On Thu, 2015-02-05 at 13:34 -0800, Linus Torvalds wrote:
> On Thu, Feb 5, 2015 at 1:02 PM, Sasha Levin <sasha.levin@...cle.com> wrote:
> >
> > Interestingly enough, according to that article this behaviour seems to be
> > "by design":
> 
> Oh, it's definitely by design, it's just that the design looked at
> spinlocks without the admittedly very subtle issue of lifetime vs
> unlocking.
> 
> Spinlocks (and completions) are special - for other locks we have
> basically allowed lifetimes to be separate from the lock state, and if
> you have a data structure with a mutex in it, you'll have to have some
> separate lifetime rule outside of the lock itself. But spinlocks and
> completions have their locking state tied into their lifetime.

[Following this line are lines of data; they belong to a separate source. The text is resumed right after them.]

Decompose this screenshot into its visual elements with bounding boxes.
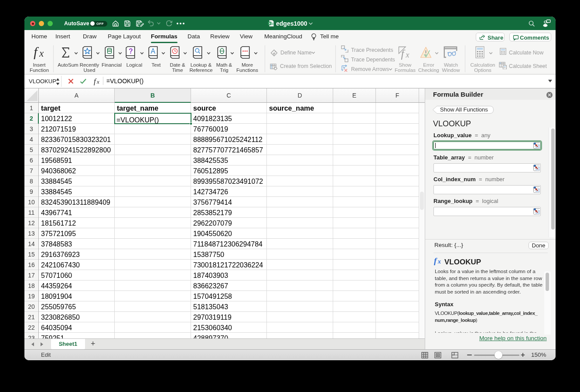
svg-text:f: f [94, 77, 97, 85]
svg-text:f: f [434, 257, 437, 265]
svg-text:A: A [151, 47, 156, 55]
svg-text:x: x [437, 258, 441, 265]
svg-text:f: f [34, 45, 39, 59]
svg-text:?: ? [129, 47, 133, 55]
svg-text:x: x [96, 78, 99, 85]
svg-text:x: x [39, 48, 44, 59]
svg-text:Show All Functions: Show All Functions [440, 106, 488, 113]
svg-text:f: f [401, 48, 406, 60]
svg-text:x: x [406, 51, 409, 59]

For spinlocks I find this very much a virtue. Tight lifetimes allow the
overall locking logic to be *simple* - keeping people from being "smart"
and bloating up spinlocks. Similarly, I hate how the paravirt
alternative blends in with regular (sane) bare metal code. What was
preventing this instead??

#ifdef CONFIG_PARAVIRT_SPINLOCKS
static __always_inline void arch_spin_unlock(arch_spinlock_t *lock)
{
	if (!static_key_false(&paravirt_ticketlocks_enabled))
		return;

	add_smp(&lock->tickets.head, TICKET_LOCK_INC);
	/* Do slowpath tail stuff... */
}
#else
static __always_inline void arch_spin_unlock(arch_spinlock_t *lock)
{
	__add(&lock->tickets.head, TICKET_LOCK_INC, UNLOCK_LOCK_PREFIX);
}
#endif

I just don't see the point to all this TICKET_SLOWPATH_FLAG:

#ifdef CONFIG_PARAVIRT_SPINLOCKS
#define __TICKET_LOCK_INC	2
#define TICKET_SLOWPATH_FLAG	((__ticket_t)1)
#else
#define __TICKET_LOCK_INC	1
#define TICKET_SLOWPATH_FLAG	((__ticket_t)0)
#endif

when it is only for paravirt -- and the word slowpath implies the
general steps as part of the generic algorithm. Lets keep code for
simple locks simple.

> Completions are so very much by design (because dynamic completions on
> the stack is one of the core use cases), and spinlocks do it because
> in some cases you cannot sanely avoid it (and one of those cases is
> the implementation of completions - they aren't actually first-class
> locking primitives of their own, although they actually *used* to be,
> originally).
> 
> It is possible that the paravirt spinlocks could be saved by:
> 
>  - moving the clearing of TICKET_SLOWPATH_FLAG into the fastpath locking code.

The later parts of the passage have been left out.